I believe that we all have some type of disability, and it would be wrong to judge us strictly because we have a harder time doing some things. A lot of times, our families feel it is their duty to help us by doing for us the tasks we cannot do or have trouble doing by ourselves. Sometimes we like for others to assist us by driving us somewhere or reading our mail for us. But other times, we would like to have a say in how others help us. I don’t want other people to just do everything for me because then my sense of dignity and independence is gone. Sometimes all that is needed is a little guidance – maybe just offering sighted guide to a blind or visually impaired person to help them reach their destination or perform some task. For example, when a blind or visually impaired person asks you to assist them in acquiring a glass of punch, don’t just assume that means that now you must go and get the punch while they just sit there. Maybe that is what they want from you, but quite possibly, they mean that they would like you to help them find the table with the punch on it and help them serve themselves. This second form of help is much more dignified, and the blind or visually impaired person will feel more grateful because you took the extra time to assist them with their request.
For this very reason, most of our families just do the things we ask for us in order to save time and energy. But then we don’t get the opportunity to choose how these tasks are done. If we could see, we would certainly have the option of doing these tasks by ourselves, and therefore, we would be able to do them how we want. But because we cannot see, or our vision is limited, it very often follows that our choices get limited as well. This hinders us more than not being able to see!
When our choices are limited, we feel more dependent and more helpless. Our inability to see as we would like makes us feel inferior to other people because we don’t get to do things the way we would like to do them. There are many frustrations that come with having to change or adapt the way we do things because of our vision, but that doesn’t mean we should have to put up with the limitations our sighted friends, family, and people in general create for us. It is difficult to determine just how much your blind or visually impaired friend or family member is – and how capable they are at performing certain tasks. Therefore, it is necessary to ask them what type of help they need. Maybe they want you to drive them to the store, but they can still find everything they need, or maybe they do need your help in the store. These limitations can be avoided if we all remember two things.

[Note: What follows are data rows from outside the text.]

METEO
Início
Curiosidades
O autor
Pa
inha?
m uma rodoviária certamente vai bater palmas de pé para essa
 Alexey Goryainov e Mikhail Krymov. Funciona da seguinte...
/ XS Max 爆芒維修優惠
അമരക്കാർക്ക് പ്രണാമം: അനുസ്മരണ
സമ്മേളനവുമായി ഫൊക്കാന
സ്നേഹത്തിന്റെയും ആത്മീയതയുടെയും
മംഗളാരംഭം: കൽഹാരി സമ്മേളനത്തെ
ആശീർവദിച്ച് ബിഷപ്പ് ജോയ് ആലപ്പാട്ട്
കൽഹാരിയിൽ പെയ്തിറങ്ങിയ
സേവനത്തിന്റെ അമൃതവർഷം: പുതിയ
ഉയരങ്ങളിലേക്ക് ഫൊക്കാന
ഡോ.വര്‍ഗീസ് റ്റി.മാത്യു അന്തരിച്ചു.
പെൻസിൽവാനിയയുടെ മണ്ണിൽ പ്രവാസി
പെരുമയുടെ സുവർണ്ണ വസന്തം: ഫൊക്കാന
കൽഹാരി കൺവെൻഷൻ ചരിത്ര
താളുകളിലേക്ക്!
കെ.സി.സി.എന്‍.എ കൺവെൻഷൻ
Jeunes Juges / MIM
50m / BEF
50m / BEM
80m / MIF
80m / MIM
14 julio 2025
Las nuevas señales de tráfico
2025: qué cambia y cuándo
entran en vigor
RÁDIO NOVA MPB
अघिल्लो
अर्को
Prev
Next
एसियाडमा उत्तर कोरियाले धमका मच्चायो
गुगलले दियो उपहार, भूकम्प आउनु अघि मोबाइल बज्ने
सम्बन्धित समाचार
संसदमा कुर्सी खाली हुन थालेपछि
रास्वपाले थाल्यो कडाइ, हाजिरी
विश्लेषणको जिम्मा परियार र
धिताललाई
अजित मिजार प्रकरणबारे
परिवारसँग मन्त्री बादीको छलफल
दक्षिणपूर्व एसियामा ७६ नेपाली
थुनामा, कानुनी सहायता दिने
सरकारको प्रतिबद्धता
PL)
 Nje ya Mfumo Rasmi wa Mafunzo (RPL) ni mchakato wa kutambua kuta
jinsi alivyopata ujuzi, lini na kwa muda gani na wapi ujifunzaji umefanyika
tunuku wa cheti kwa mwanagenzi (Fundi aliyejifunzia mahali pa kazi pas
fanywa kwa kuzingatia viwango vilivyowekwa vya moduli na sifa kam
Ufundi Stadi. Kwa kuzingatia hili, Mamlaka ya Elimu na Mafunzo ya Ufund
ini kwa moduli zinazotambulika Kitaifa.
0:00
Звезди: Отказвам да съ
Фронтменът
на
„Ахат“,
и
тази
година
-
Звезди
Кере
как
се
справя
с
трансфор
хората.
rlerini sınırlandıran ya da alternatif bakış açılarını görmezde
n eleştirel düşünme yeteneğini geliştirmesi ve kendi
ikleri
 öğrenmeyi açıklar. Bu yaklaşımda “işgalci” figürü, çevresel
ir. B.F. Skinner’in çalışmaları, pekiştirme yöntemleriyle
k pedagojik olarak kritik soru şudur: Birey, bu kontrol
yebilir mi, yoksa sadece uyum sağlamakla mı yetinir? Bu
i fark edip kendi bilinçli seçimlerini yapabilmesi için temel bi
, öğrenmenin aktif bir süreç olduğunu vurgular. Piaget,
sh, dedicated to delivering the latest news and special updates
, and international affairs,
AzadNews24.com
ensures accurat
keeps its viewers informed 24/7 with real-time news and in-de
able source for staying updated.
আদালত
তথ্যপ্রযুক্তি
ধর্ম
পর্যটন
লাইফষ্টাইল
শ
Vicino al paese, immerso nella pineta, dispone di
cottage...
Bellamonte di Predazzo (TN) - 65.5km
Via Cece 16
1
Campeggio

1. For the blind or visually impaired person to clearly state what kind of help they need.
2. For the sited person assisting that individual to be receptive to their specific needs and to do just what is asked and no more and no less.
It is hard sometimes to just sit back and watch while we try to figure things out ourselves and not to offer more assistance then we desire, but equally in my experience, it is hard for us to ask for the kind of assistance we require. Sometimes the reason we end up resenting those who help us is partly due to the fact that we aren’t very clear about the type of help we want. We may say, “ I would like some punch,” but fail to explain that we would like to have help finding the table the punch is on.
I believe compassion is always important when trying to assist someone with a disability; however, doing everything for that person may actually cripple them further. There are those people who do not have any compassion at all, and both extremes are very bad. The reason I’m writing this article, is to provide some idea of just what kind of help may be beneficial or detrimental to us as blind and visually impaired people. I hope this article will be able to show sighted people everywhere how to give just the right amount and type of help required to assist those of us with disabilities – without creating resentment from placing limitations upon us.
It is essential to give from a sense of compassion – and, above all, to consider the disabled person’s wishes when assisting them. May we all live better by applying this rule. Above all else, may we breathe deep and seek peace with every moment of our lives.